Despite the flaws of the neoliberal IAPT project, there is a view within the counselling professions that working within it could be a way of creating more therapeutic spaces for BAME people (Jackson, 2019). It seems that there is a failure to grasp that neoliberalism can be an oppressive form of neo-colonialism in itself. It enforces a stifling bureaucratic culture which isolates people within an interiorised understanding of self whilst promoting problematic binary categories of people (Thomas, 2019). These binaries are tied to colonial thinking which originally differentiated between colonisers and others (Lane, 2006).

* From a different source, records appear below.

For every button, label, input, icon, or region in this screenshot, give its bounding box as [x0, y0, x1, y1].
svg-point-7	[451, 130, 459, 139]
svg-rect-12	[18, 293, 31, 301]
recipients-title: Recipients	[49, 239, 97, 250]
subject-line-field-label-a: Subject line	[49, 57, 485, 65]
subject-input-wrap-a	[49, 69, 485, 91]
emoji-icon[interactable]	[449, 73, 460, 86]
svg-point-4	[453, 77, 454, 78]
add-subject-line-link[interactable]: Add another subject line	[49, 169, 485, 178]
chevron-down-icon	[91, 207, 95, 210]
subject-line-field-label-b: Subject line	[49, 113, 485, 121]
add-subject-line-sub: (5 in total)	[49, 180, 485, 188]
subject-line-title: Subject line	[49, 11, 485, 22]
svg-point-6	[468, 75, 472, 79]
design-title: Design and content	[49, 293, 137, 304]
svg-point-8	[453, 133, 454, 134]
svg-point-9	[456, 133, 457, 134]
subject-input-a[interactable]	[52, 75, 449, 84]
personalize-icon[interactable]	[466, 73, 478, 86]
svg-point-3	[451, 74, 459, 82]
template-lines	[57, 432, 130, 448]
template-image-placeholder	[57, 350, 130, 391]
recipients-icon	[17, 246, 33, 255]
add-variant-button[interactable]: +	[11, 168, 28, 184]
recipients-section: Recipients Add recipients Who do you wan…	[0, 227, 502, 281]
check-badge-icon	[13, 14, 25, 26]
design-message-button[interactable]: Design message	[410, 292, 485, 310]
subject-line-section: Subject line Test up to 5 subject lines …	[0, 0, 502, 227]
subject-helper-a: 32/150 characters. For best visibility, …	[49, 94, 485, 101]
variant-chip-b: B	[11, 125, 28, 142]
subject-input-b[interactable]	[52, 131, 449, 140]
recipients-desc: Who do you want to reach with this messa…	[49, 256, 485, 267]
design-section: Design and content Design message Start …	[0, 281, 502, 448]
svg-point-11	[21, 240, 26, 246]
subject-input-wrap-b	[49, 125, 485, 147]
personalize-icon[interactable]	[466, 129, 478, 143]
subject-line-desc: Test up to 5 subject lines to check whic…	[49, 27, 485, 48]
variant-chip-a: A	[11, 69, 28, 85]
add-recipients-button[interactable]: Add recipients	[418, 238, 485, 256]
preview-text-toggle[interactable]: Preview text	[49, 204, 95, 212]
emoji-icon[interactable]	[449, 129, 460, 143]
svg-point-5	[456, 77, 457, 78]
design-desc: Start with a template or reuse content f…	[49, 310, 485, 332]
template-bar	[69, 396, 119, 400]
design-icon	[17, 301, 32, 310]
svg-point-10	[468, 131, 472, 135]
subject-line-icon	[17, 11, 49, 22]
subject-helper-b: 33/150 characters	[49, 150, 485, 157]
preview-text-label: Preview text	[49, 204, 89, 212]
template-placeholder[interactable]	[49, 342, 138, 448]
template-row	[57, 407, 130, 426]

According to Fernando (2012), the main difference between non-Western and Western approaches to mental health is the Western focus on individualism. This is rooted in colonial and enlightenment ideas and had racism at its core. Likewise Sue and Sue (2016) describe therapy as being individualistic and having an ethnocentric mono-culturalism which is dysfunctional and oppressive. They call for mental health workers to have a critical plurality7 to their work. The way ideas which underpin psychotherapeutic theories of personality have been (mis)used by colonialism cannot be ignored. The self-actualising tendency was originally reserved for what was seen as superior enlightened Western humans as opposed to inferior others, whilst Freudian theories were used to create a sense of othering non-Western peoples (Tuhiwai Smith, 2012) and influenced colonial anthropological thought, helping to create the trope of the primitive savage (Torgovnik, 1990). As Fernando (2012) suggests, we are left with a legacy of ‘race thinking’ (and the accompanying racism), which still impacts psychological therapies today.

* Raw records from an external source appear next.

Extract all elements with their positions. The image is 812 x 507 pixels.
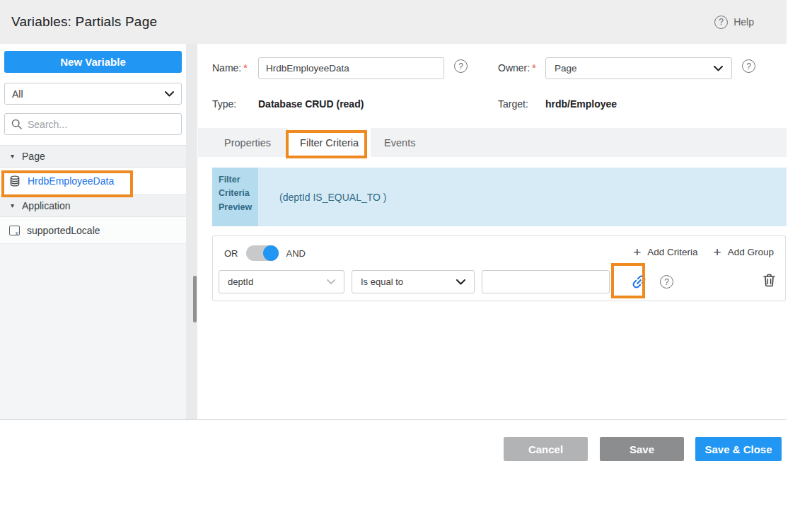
tab-events[interactable]: Events <box>382 128 417 157</box>
chevron-down-icon <box>165 91 174 97</box>
tree-section-application[interactable]: ▾ Application <box>0 194 186 217</box>
help-label: Help <box>733 16 754 28</box>
search-input[interactable] <box>28 119 175 130</box>
name-input[interactable] <box>258 57 444 79</box>
add-group-label: Add Group <box>728 247 774 257</box>
logic-toggle-row: OR AND <box>224 245 306 261</box>
collapse-triangle-icon: ▾ <box>11 153 14 160</box>
help-button[interactable]: ? Help <box>714 16 754 29</box>
criteria-help-icon[interactable]: ? <box>660 275 673 289</box>
criteria-field-value: deptId <box>228 276 253 287</box>
sidebar-filler <box>0 244 186 419</box>
bind-variable-link-button[interactable] <box>630 273 648 291</box>
add-criteria-label: Add Criteria <box>647 247 697 257</box>
criteria-condition-value: Is equal to <box>361 276 403 287</box>
plus-icon: + <box>633 245 641 259</box>
delete-criteria-button[interactable] <box>763 274 775 287</box>
save-button[interactable]: Save <box>600 437 684 461</box>
variable-filter-select[interactable]: All <box>4 83 182 105</box>
owner-label: Owner:* <box>498 62 536 74</box>
criteria-actions: + Add Criteria + Add Group <box>633 245 774 259</box>
and-label: AND <box>286 248 306 259</box>
tree-section-page[interactable]: ▾ Page <box>0 145 186 168</box>
owner-select[interactable]: Page <box>545 57 732 79</box>
tree-item-supportedlocale[interactable]: x supportedLocale <box>0 217 186 244</box>
link-icon <box>630 273 648 291</box>
tree-item-hrdbemployeedata[interactable]: HrdbEmployeeData <box>0 168 186 194</box>
variable-tree: ▾ Page HrdbEmployeeData ▾ Application x … <box>0 145 186 419</box>
type-value: Database CRUD (read) <box>258 98 364 110</box>
tree-section-page-label: Page <box>22 151 45 162</box>
detail-tabs: Properties Filter Criteria Events <box>198 128 787 157</box>
database-icon <box>9 175 21 187</box>
locale-variable-icon: x <box>9 226 20 235</box>
add-group-button[interactable]: + Add Group <box>714 245 774 259</box>
filter-criteria-preview-label: Filter Criteria Preview <box>212 168 258 226</box>
variables-dialog: Variables: Partials Page ? Help New Vari… <box>0 0 812 507</box>
criteria-builder: OR AND + Add Criteria + Add Group deptId <box>212 235 786 301</box>
page-title: Variables: Partials Page <box>11 14 157 30</box>
type-label: Type: <box>212 98 236 110</box>
criteria-field-select[interactable]: deptId <box>219 270 344 293</box>
variable-filter-value: All <box>12 88 23 100</box>
plus-icon: + <box>714 245 721 259</box>
criteria-condition-select[interactable]: Is equal to <box>352 270 475 293</box>
owner-help-icon[interactable]: ? <box>742 59 755 73</box>
criteria-value-input[interactable] <box>482 270 610 293</box>
sidebar-scrollbar-thumb[interactable] <box>193 276 197 322</box>
tree-section-application-label: Application <box>22 200 71 211</box>
save-and-close-button[interactable]: Save & Close <box>695 437 782 461</box>
filter-criteria-preview-value: (deptId IS_EQUAL_TO ) <box>258 168 787 226</box>
dialog-titlebar: Variables: Partials Page ? Help <box>0 0 787 44</box>
target-label: Target: <box>498 98 528 110</box>
owner-value: Page <box>555 63 577 74</box>
required-asterisk: * <box>532 62 535 74</box>
chevron-down-icon <box>714 66 723 71</box>
help-icon: ? <box>714 16 728 29</box>
variables-sidebar: New Variable All ▾ Page HrdbEm <box>0 44 186 419</box>
or-label: OR <box>224 248 238 259</box>
tree-item-label: HrdbEmployeeData <box>28 175 114 187</box>
name-help-icon[interactable]: ? <box>454 59 468 73</box>
chevron-down-icon <box>456 279 465 285</box>
tree-item-label: supportedLocale <box>27 225 100 236</box>
chevron-down-icon <box>327 279 335 285</box>
required-asterisk: * <box>243 62 247 74</box>
toggle-knob <box>263 245 279 261</box>
variable-search <box>4 113 182 135</box>
sidebar-divider <box>186 44 197 419</box>
name-label: Name:* <box>212 62 248 74</box>
or-and-toggle[interactable] <box>246 245 279 261</box>
add-criteria-button[interactable]: + Add Criteria <box>633 245 697 259</box>
dialog-body-divider <box>0 419 787 420</box>
tab-filter-criteria[interactable]: Filter Criteria <box>288 128 371 157</box>
variable-detail-panel: Name:* ? Owner:* Page ? Type: Database C… <box>198 44 787 419</box>
target-value: hrdb/Employee <box>545 98 617 110</box>
cancel-button[interactable]: Cancel <box>504 437 588 461</box>
new-variable-button[interactable]: New Variable <box>4 51 182 73</box>
tab-properties[interactable]: Properties <box>222 128 273 157</box>
collapse-triangle-icon: ▾ <box>11 202 14 209</box>
trash-icon <box>763 274 775 287</box>
filter-criteria-preview: Filter Criteria Preview (deptId IS_EQUAL… <box>212 168 787 226</box>
search-icon <box>11 119 22 129</box>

Moodley and West (2005) state that, as they stand, counselling and psychotherapy are too individualistic and Eurocentric, rendering minorities as outsiders. Furedi (2004) argues that the individualistic nature of therapy distances us from each other, this is in opposition to non-Western concepts such as ‘I am because we are’ (More, 2004, 157) reflecting a more collectivist philosophy of solidarity. There can be a place of balance between the individual and the collective, as to separate the two entirely could be another binary division. Francis (2018) suggests, the two can work together, as individual voices can be expressed within a collective logic. The concept of self-actualisation, for instance, can be both individual and social (Tuhiwai Smith, 2012). Tudor (2018, 52) makes the case that Western thinkers articulate what he calls ‘“We” psychology’, arguing that psychotherapeutic theories are compatible with collectivist ideas. As Nolan and West (2019) suggest, we can have interconnectedness in our individual meaning making. In my research into cultural experiences there is a place for the individual; relational and social. Identity is continuously negotiated in our personal interactions with others and the wider society (Orbe and Harris, 2015). Individual stories are ‘redolent with the collective’ (Merrill & West, 2009, 68). However, to therapeutically enforce an individualistic perspective on a client would be to deny their social context, culture and experience.